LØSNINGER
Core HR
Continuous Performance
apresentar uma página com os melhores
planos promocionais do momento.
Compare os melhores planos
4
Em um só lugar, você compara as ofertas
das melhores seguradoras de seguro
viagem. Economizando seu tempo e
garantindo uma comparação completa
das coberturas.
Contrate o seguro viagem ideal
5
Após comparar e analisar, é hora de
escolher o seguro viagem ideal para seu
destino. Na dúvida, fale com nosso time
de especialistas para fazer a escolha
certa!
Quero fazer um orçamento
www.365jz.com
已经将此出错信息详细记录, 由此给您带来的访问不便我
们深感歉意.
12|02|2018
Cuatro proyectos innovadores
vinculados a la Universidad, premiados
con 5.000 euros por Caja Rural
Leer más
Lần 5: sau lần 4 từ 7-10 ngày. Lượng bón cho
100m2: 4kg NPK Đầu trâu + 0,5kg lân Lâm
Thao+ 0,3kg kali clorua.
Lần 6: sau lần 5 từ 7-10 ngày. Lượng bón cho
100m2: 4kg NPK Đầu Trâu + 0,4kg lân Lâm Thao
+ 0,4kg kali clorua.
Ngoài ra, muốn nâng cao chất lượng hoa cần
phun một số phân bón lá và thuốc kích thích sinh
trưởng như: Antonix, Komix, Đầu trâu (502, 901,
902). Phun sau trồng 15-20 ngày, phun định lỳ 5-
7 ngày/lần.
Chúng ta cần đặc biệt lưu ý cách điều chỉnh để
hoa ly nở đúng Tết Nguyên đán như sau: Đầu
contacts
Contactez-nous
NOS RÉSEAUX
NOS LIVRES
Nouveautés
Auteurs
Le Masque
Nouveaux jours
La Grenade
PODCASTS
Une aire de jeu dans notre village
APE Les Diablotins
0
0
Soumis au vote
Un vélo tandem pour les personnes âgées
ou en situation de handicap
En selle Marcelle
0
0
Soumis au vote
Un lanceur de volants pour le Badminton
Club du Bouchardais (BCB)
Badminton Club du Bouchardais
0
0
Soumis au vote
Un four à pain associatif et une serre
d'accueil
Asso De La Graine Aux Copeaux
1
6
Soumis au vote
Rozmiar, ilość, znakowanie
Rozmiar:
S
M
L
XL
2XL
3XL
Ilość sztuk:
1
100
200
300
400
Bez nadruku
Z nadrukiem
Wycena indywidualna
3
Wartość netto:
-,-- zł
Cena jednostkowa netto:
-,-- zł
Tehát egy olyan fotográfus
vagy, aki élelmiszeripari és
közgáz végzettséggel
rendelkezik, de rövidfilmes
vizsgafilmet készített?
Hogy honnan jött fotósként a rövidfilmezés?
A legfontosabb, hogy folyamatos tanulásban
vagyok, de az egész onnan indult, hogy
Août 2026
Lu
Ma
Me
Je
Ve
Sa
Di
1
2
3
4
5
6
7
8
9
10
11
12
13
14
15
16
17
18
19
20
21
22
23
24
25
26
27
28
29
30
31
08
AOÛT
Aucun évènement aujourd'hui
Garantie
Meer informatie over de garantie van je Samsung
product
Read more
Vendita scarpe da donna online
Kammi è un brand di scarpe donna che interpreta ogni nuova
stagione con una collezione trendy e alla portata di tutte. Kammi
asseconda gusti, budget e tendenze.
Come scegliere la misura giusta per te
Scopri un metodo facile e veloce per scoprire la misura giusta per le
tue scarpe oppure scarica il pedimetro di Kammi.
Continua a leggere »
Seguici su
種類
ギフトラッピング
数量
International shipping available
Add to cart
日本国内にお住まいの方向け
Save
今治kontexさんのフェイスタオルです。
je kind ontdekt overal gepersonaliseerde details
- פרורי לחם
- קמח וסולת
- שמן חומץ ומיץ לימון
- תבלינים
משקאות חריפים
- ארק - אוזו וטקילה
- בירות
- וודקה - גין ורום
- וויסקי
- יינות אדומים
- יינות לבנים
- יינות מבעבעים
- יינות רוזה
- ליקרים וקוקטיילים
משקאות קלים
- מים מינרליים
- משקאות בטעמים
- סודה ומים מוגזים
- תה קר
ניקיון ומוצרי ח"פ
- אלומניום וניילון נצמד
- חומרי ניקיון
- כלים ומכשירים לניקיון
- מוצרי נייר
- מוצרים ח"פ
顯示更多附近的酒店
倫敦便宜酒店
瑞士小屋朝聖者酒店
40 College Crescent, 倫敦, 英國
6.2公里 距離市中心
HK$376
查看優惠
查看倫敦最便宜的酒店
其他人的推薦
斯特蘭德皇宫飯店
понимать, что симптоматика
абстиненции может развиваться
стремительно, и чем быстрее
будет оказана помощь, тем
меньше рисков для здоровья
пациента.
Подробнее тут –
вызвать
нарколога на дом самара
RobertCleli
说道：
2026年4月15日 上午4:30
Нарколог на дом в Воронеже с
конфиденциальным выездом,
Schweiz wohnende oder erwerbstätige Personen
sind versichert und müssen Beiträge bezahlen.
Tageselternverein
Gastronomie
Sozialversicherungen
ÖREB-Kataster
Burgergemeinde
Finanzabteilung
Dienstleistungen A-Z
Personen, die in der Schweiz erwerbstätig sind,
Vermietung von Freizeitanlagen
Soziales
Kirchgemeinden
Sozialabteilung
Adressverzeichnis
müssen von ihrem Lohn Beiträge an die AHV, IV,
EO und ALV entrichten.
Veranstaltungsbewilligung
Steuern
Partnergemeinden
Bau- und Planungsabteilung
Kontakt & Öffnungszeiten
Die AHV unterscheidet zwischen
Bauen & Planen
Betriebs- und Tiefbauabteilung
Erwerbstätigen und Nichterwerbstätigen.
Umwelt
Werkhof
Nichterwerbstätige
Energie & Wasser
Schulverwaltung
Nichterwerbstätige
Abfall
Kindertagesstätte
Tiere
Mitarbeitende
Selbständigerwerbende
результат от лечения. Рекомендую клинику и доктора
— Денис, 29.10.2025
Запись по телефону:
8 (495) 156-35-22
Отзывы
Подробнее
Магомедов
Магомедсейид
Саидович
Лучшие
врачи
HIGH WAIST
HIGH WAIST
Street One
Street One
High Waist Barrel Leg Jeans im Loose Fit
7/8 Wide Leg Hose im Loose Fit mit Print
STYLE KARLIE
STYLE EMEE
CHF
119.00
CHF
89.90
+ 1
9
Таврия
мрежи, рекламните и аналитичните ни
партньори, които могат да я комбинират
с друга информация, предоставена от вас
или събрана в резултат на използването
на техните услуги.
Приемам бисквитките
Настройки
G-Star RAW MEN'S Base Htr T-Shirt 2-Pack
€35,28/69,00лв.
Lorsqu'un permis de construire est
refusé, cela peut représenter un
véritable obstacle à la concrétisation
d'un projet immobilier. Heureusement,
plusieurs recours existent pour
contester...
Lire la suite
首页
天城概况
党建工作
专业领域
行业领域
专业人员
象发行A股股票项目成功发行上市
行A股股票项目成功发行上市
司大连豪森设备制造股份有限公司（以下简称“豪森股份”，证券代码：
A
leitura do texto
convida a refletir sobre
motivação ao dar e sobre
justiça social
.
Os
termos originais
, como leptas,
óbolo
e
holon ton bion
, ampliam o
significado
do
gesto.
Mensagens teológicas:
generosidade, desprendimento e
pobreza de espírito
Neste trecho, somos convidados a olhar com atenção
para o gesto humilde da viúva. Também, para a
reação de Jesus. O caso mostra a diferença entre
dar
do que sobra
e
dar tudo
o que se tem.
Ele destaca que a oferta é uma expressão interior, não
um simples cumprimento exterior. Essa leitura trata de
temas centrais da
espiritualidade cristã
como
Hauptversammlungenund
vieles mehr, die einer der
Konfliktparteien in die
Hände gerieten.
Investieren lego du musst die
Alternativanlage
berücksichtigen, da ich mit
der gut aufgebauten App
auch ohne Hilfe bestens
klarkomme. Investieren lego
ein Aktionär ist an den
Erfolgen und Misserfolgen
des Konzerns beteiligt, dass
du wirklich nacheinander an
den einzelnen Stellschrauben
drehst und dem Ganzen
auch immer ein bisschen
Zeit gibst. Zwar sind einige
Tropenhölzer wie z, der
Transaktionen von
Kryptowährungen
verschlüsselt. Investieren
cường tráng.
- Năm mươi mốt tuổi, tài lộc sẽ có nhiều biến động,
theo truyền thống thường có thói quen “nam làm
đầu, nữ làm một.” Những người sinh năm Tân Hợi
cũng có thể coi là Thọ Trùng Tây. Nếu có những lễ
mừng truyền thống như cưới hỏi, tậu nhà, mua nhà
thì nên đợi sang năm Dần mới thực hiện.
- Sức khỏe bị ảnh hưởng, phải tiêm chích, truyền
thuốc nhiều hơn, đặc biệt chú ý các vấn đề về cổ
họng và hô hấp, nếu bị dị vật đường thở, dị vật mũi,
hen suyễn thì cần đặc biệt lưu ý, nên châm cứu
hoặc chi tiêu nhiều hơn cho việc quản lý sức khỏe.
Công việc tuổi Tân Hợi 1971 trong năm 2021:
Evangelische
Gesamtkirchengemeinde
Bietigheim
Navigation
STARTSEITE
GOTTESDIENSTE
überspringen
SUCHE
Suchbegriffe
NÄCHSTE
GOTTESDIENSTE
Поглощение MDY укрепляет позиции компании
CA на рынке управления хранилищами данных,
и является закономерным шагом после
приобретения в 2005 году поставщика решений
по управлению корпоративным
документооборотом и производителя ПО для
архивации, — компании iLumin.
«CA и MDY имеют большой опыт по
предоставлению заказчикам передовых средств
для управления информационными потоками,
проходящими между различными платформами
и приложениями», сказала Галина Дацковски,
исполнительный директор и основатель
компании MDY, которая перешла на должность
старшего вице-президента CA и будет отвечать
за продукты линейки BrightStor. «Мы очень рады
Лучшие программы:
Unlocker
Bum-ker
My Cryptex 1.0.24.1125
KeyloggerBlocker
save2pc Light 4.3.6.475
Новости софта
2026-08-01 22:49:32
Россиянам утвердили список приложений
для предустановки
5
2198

** Exercise instructions **
For every line in the listing above that mentions the word "biệt", make a copy.

** Response box **
Chúng ta cần đặc biệt lưu ý cách điều chỉnh để
thuốc nhiều hơn, đặc biệt chú ý các vấn đề về cổ
hen suyễn thì cần đặc biệt lưu ý, nên châm cứu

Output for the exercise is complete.